Stored dataset items
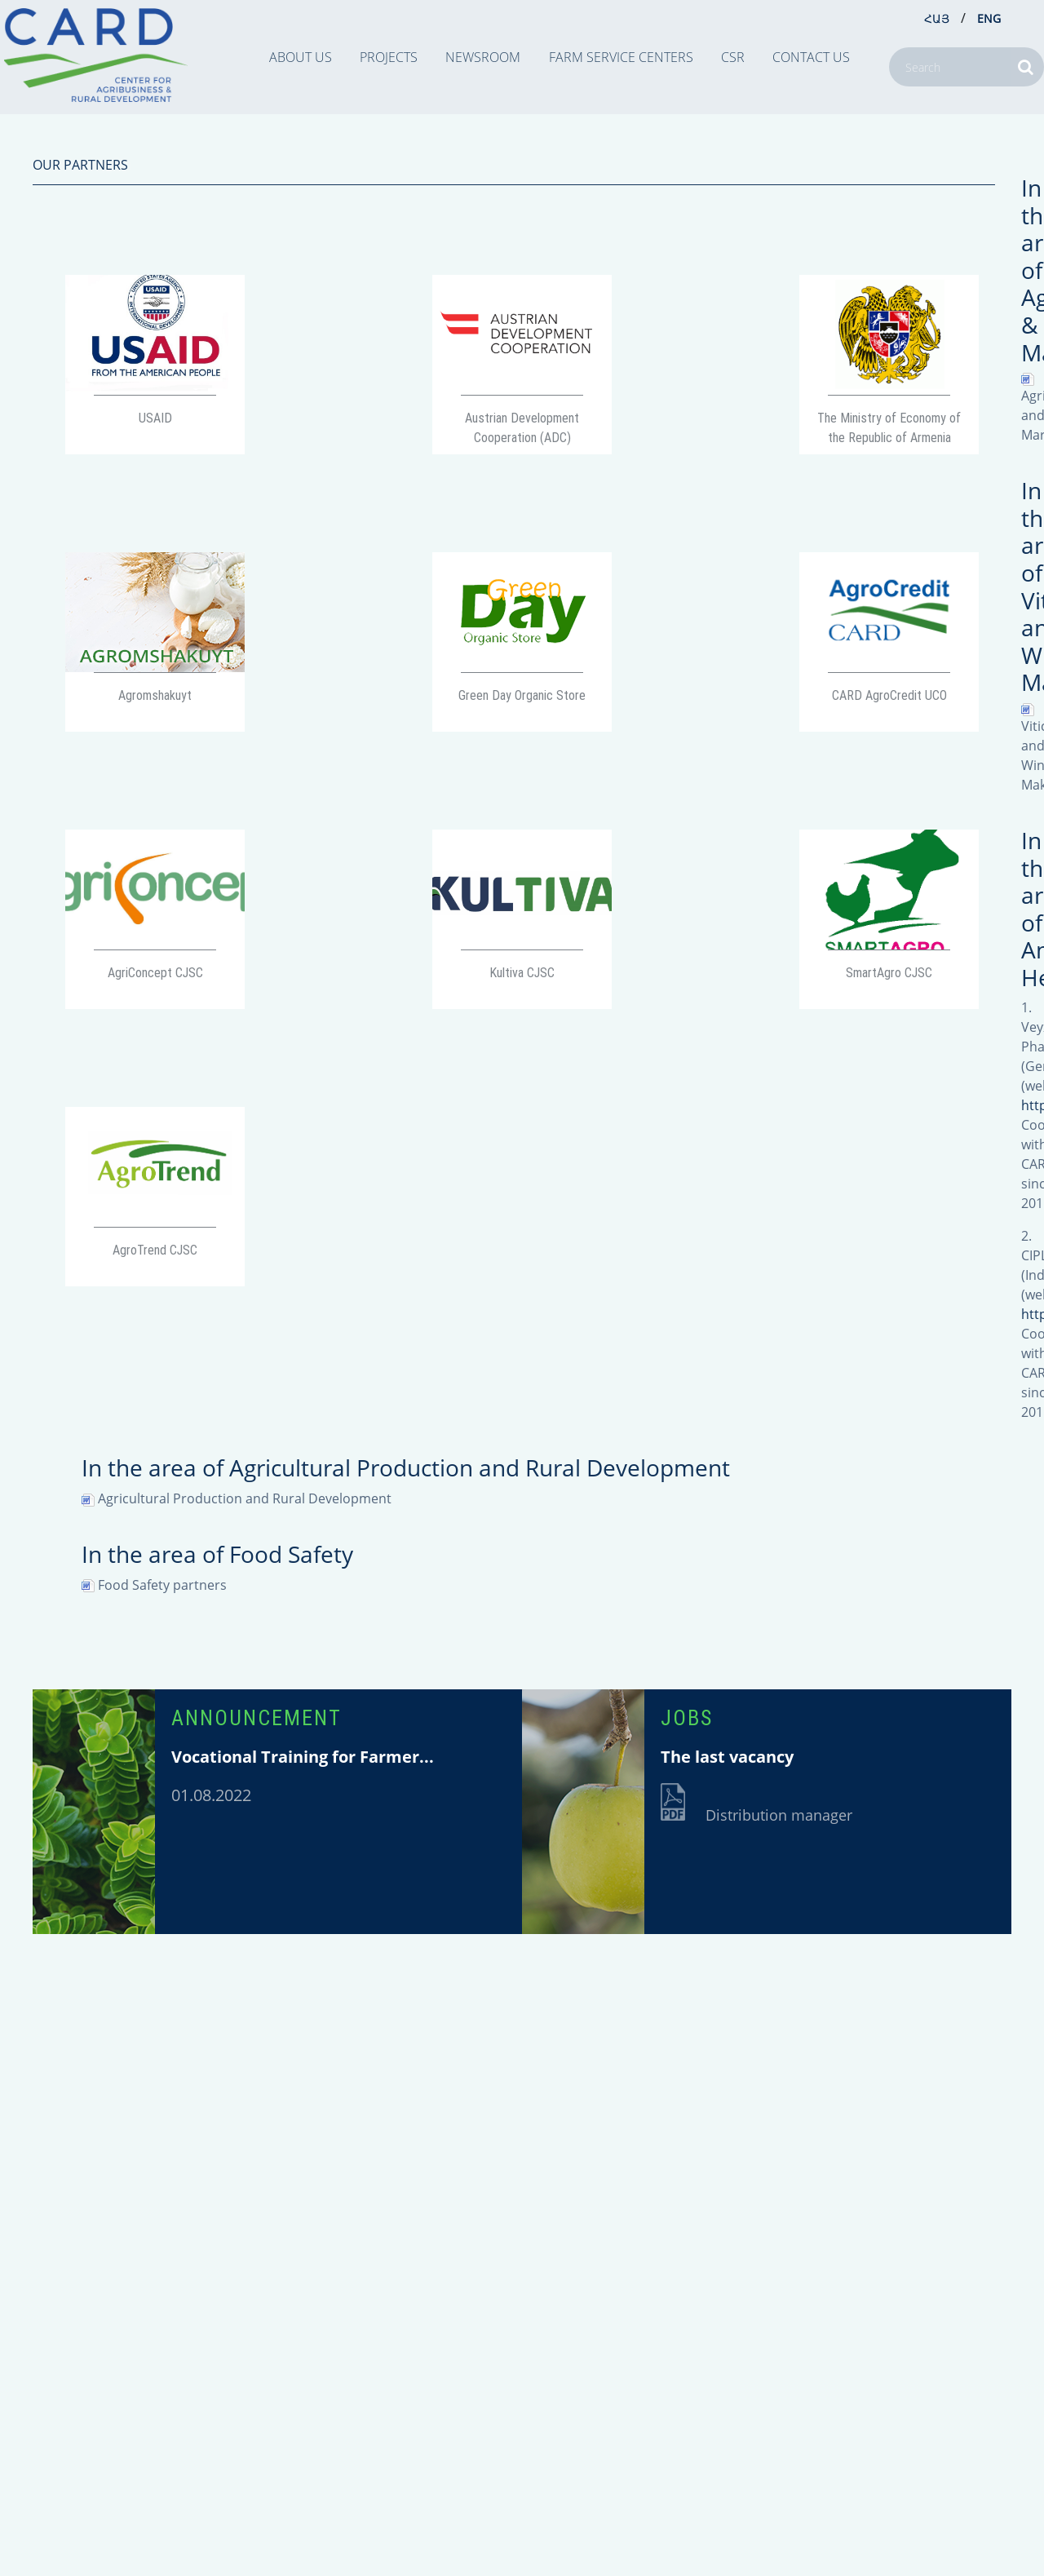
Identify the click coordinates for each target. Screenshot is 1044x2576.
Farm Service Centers (621, 57)
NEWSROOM (482, 57)
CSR (733, 57)
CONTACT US (811, 57)
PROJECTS (389, 57)
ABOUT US (300, 57)
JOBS (687, 1718)
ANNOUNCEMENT (256, 1718)
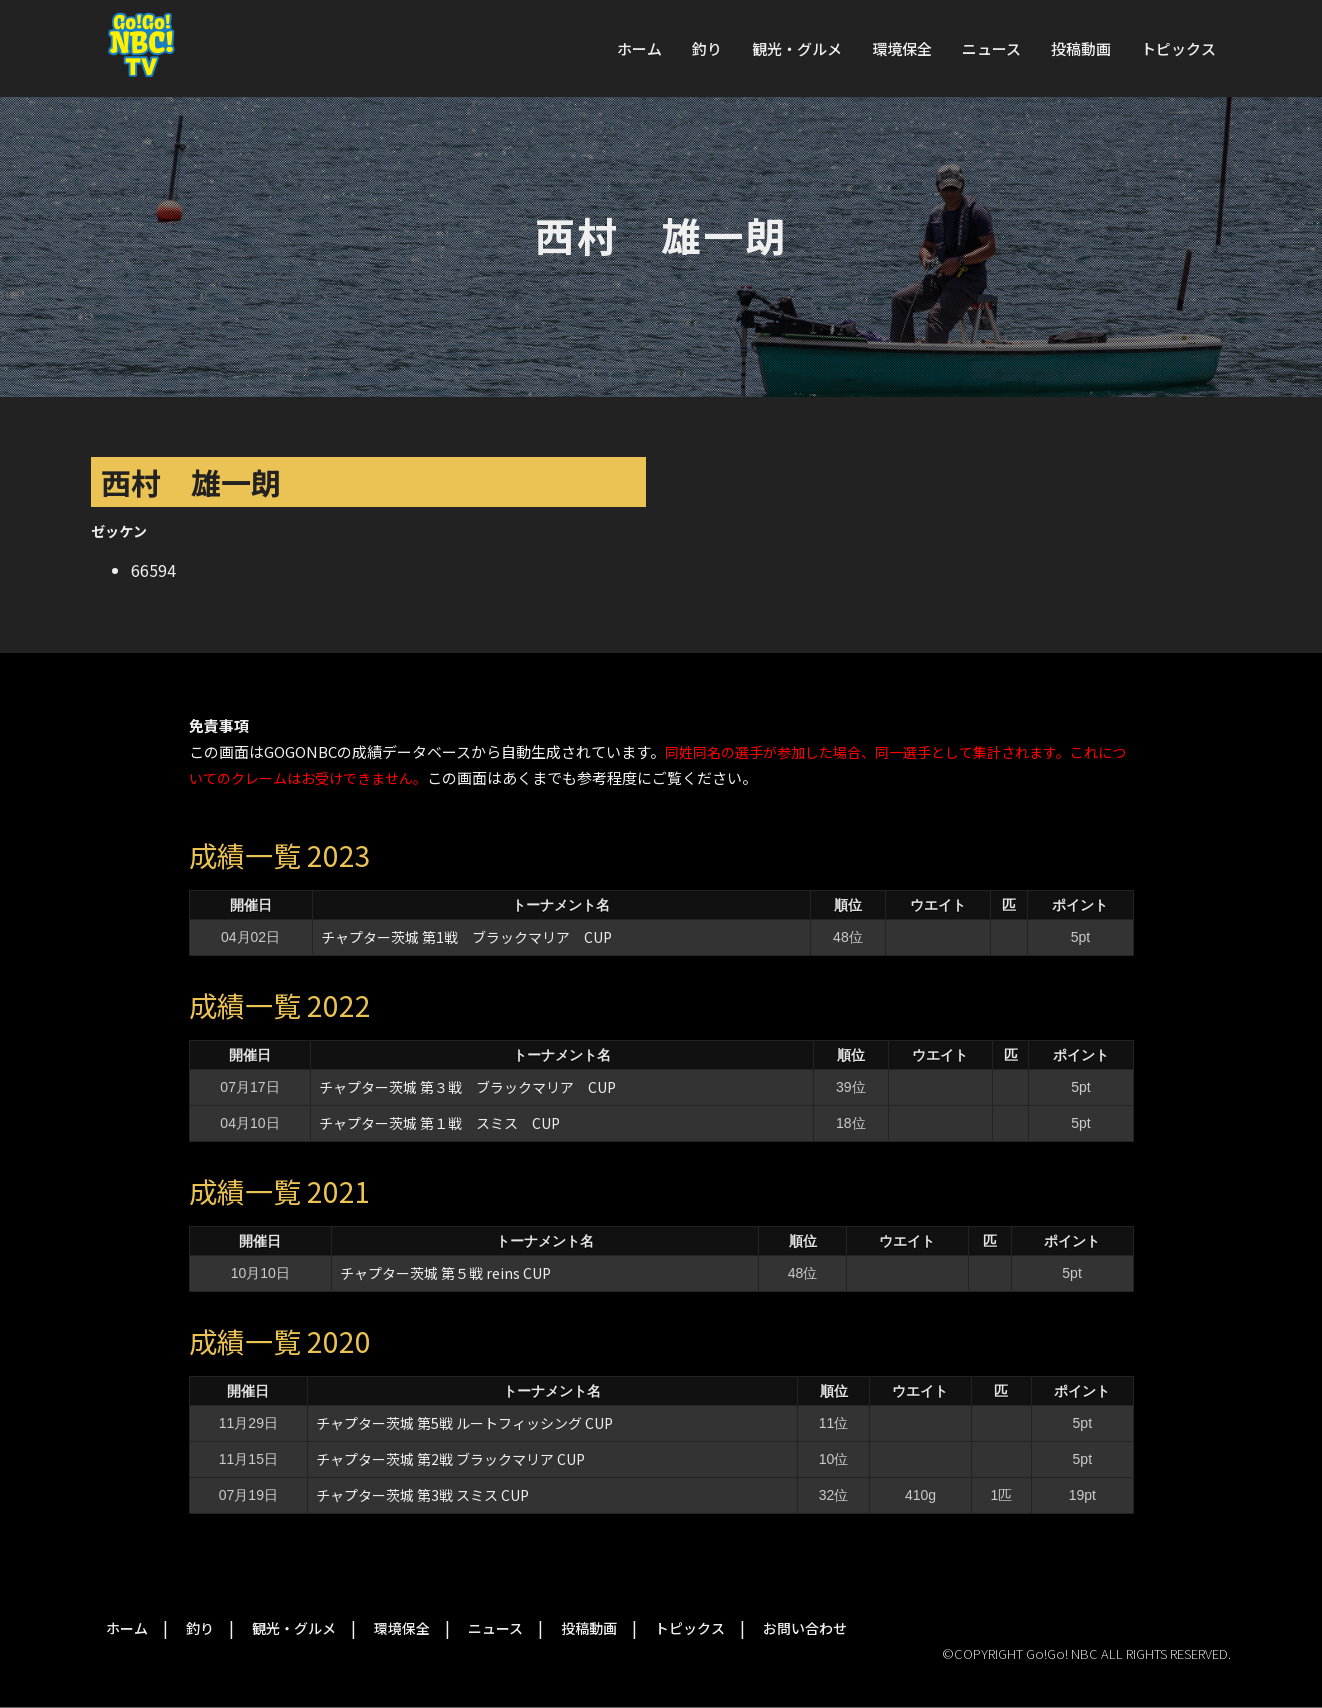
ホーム (639, 48)
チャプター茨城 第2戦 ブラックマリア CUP (450, 1459)
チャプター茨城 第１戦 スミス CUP (439, 1123)
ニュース (991, 48)
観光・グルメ (797, 48)
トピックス (1178, 48)
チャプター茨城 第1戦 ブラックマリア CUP (466, 937)
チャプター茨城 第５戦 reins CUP (445, 1273)
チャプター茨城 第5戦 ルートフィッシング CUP (464, 1423)
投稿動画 (1081, 48)
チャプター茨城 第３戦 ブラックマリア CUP (467, 1087)
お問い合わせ (805, 1628)
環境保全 (902, 48)
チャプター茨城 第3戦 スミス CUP (422, 1495)
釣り (707, 48)
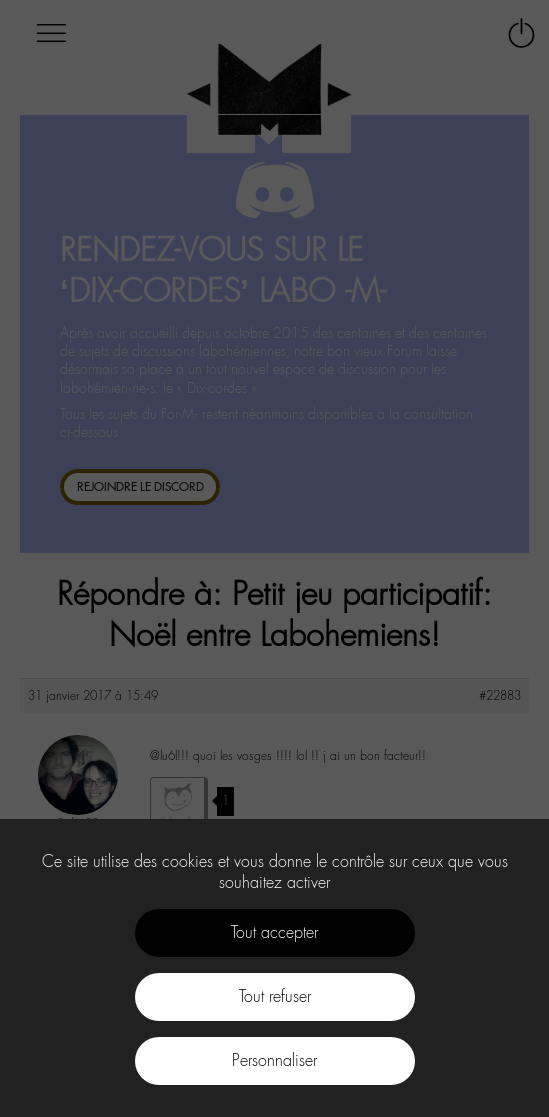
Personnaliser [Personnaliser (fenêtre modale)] (274, 1060)
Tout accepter (274, 932)
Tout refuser (275, 996)
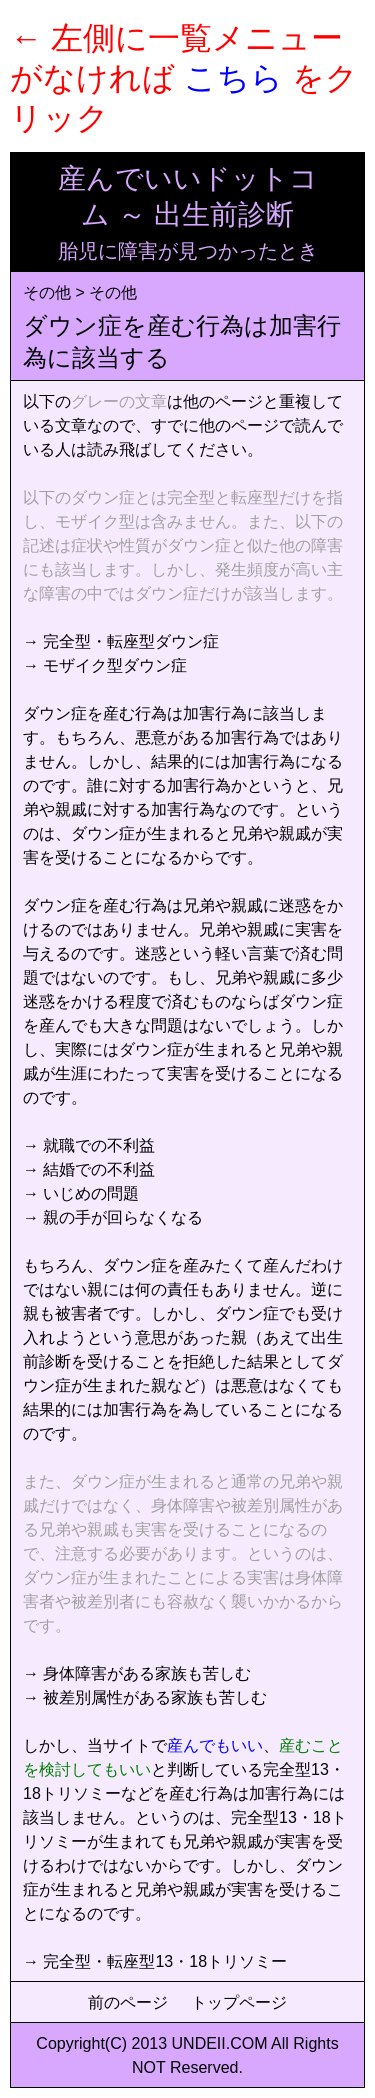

What to produce —
For the word "ブラックマリア", show every line of the entries that holds it.

Output of the exercise —
チャプター茨城 第2戦 ブラックマリア CUP (450, 1459)
チャプター茨城 第1戦 ブラックマリア CUP (466, 937)
チャプター茨城 第３戦 ブラックマリア CUP (467, 1087)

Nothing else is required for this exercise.